WHAT IS NEEDED: Each record that follows should be duplicated exactly, except for its pictures.

(Dataset entries)

------------------------------------------------------------

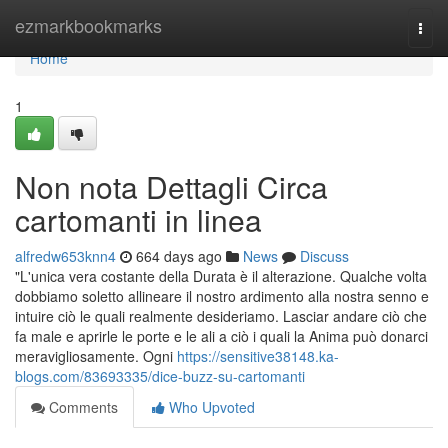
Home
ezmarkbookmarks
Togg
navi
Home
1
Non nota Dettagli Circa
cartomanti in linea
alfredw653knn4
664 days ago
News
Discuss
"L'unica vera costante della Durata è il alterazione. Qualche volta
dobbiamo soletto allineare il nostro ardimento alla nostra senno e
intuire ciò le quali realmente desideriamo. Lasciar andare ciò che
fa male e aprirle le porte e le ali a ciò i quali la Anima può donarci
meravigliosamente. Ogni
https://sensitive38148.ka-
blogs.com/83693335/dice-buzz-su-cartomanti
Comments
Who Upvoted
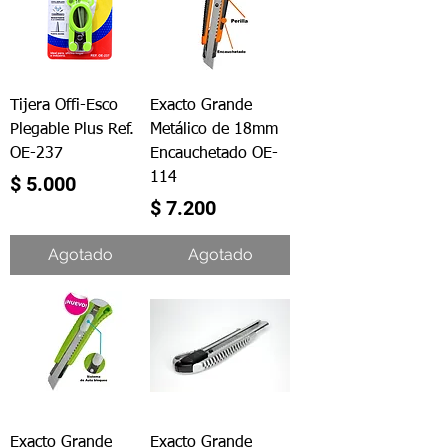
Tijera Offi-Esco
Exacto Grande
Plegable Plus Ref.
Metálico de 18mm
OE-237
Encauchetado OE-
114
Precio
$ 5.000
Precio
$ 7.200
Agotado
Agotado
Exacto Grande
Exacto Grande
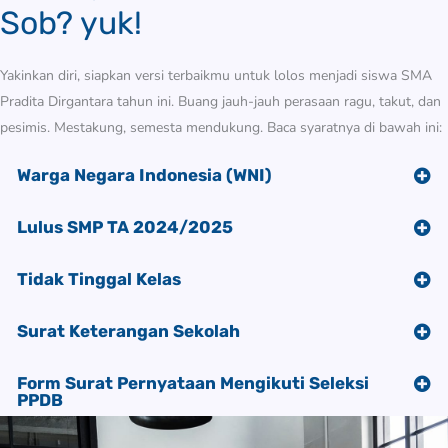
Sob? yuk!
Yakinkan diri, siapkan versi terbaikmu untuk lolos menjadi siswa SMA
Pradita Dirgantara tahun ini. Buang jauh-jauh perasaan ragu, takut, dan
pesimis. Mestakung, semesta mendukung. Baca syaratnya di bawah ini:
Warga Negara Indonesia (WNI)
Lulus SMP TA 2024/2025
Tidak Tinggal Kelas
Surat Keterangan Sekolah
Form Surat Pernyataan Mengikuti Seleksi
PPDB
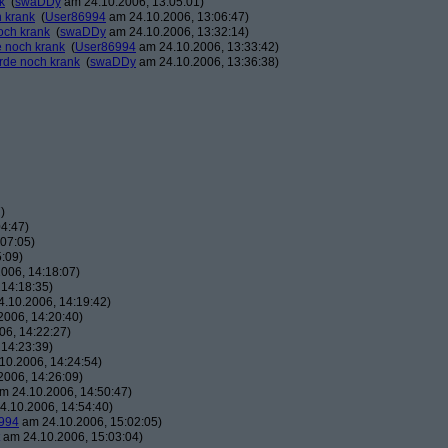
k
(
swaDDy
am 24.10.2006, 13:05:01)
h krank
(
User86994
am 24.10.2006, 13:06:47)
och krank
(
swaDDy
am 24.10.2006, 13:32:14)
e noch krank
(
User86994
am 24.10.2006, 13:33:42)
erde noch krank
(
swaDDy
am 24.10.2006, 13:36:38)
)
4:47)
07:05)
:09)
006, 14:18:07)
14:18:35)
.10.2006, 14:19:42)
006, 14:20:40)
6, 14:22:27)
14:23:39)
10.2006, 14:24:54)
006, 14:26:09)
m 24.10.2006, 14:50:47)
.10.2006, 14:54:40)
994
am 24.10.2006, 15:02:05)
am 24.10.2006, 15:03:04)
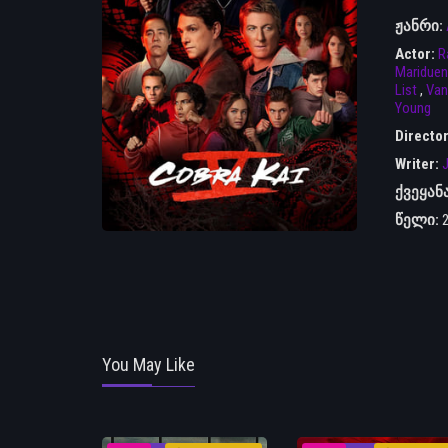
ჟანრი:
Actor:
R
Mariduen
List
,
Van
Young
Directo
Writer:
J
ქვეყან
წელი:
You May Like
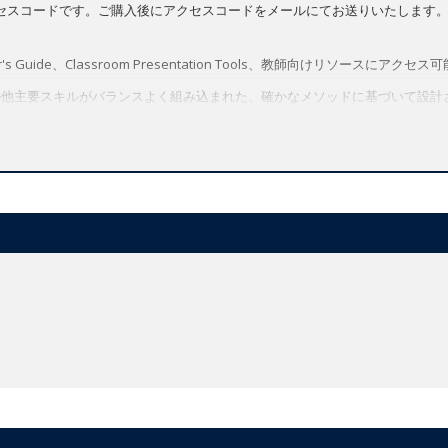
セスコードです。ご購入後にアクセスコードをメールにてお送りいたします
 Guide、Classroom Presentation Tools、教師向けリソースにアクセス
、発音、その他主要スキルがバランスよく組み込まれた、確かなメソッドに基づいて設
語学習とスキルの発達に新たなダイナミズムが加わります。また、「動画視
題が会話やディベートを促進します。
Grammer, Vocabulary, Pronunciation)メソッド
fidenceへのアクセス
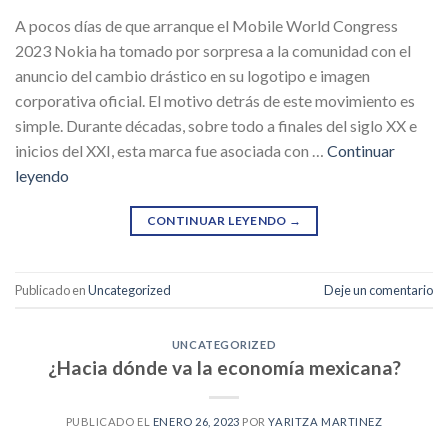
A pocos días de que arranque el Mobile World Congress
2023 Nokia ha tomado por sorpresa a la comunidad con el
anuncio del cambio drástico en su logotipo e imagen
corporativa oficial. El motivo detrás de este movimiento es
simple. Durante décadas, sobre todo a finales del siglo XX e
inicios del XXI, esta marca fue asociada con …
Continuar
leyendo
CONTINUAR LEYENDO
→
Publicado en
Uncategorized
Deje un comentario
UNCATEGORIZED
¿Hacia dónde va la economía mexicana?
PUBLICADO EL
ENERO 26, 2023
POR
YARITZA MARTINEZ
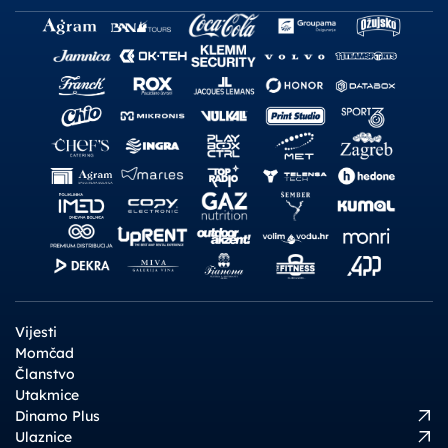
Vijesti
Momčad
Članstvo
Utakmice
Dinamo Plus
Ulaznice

------------------------------------------------------------

RESULT:
Home
ezmarkbookmarks
Togg
navi
Home
1
Non nota Dettagli Circa
cartomanti in linea
alfredw653knn4
664 days ago
News
Discuss
"L'unica vera costante della Durata è il alterazione. Qualche volta
dobbiamo soletto allineare il nostro ardimento alla nostra senno e
intuire ciò le quali realmente desideriamo. Lasciar andare ciò che
fa male e aprirle le porte e le ali a ciò i quali la Anima può donarci
meravigliosamente. Ogni
https://sensitive38148.ka-
blogs.com/83693335/dice-buzz-su-cartomanti
Comments
Who Upvoted
Tijera Offi-Esco
Exacto Grande
Plegable Plus Ref.
Metálico de 18mm
OE-237
Encauchetado OE-
114
Precio
$ 5.000
Precio
$ 7.200
Agotado
Agotado
Exacto Grande
Exacto Grande
Sob? yuk!
Yakinkan diri, siapkan versi terbaikmu untuk lolos menjadi siswa SMA
Pradita Dirgantara tahun ini. Buang jauh-jauh perasaan ragu, takut, dan
pesimis. Mestakung, semesta mendukung. Baca syaratnya di bawah ini:
Warga Negara Indonesia (WNI)
Lulus SMP TA 2024/2025
Tidak Tinggal Kelas
Surat Keterangan Sekolah
Form Surat Pernyataan Mengikuti Seleksi
PPDB
k
(
swaDDy
am 24.10.2006, 13:05:01)
h krank
(
User86994
am 24.10.2006, 13:06:47)
och krank
(
swaDDy
am 24.10.2006, 13:32:14)
e noch krank
(
User86994
am 24.10.2006, 13:33:42)
erde noch krank
(
swaDDy
am 24.10.2006, 13:36:38)
)
4:47)
07:05)
:09)
006, 14:18:07)
14:18:35)
.10.2006, 14:19:42)
006, 14:20:40)
6, 14:22:27)
14:23:39)
10.2006, 14:24:54)
006, 14:26:09)
m 24.10.2006, 14:50:47)
.10.2006, 14:54:40)
994
am 24.10.2006, 15:02:05)
am 24.10.2006, 15:03:04)
ჟანრი:
Actor:
R
Mariduen
List
,
Van
Young
Directo
Writer:
J
ქვეყან
წელი:
You May Like
セスコードです。ご購入後にアクセスコードをメールにてお送りいたします
 Guide、Classroom Presentation Tools、教師向けリソースにアクセス
、発音、その他主要スキルがバランスよく組み込まれた、確かなメソッドに基づいて設
語学習とスキルの発達に新たなダイナミズムが加わります。また、「動画視
題が会話やディベートを促進します。
Grammer, Vocabulary, Pronunciation)メソッド
fidenceへのアクセス
A pocos días de que arranque el Mobile World Congress
2023 Nokia ha tomado por sorpresa a la comunidad con el
anuncio del cambio drástico en su logotipo e imagen
corporativa oficial. El motivo detrás de este movimiento es
simple. Durante décadas, sobre todo a finales del siglo XX e
inicios del XXI, esta marca fue asociada con …
Continuar
leyendo
CONTINUAR LEYENDO
→
Publicado en
Uncategorized
Deje un comentario
UNCATEGORIZED
¿Hacia dónde va la economía mexicana?
PUBLICADO EL
ENERO 26, 2023
POR
YARITZA MARTINEZ
Vijesti
Momčad
Članstvo
Utakmice
Dinamo Plus
Ulaznice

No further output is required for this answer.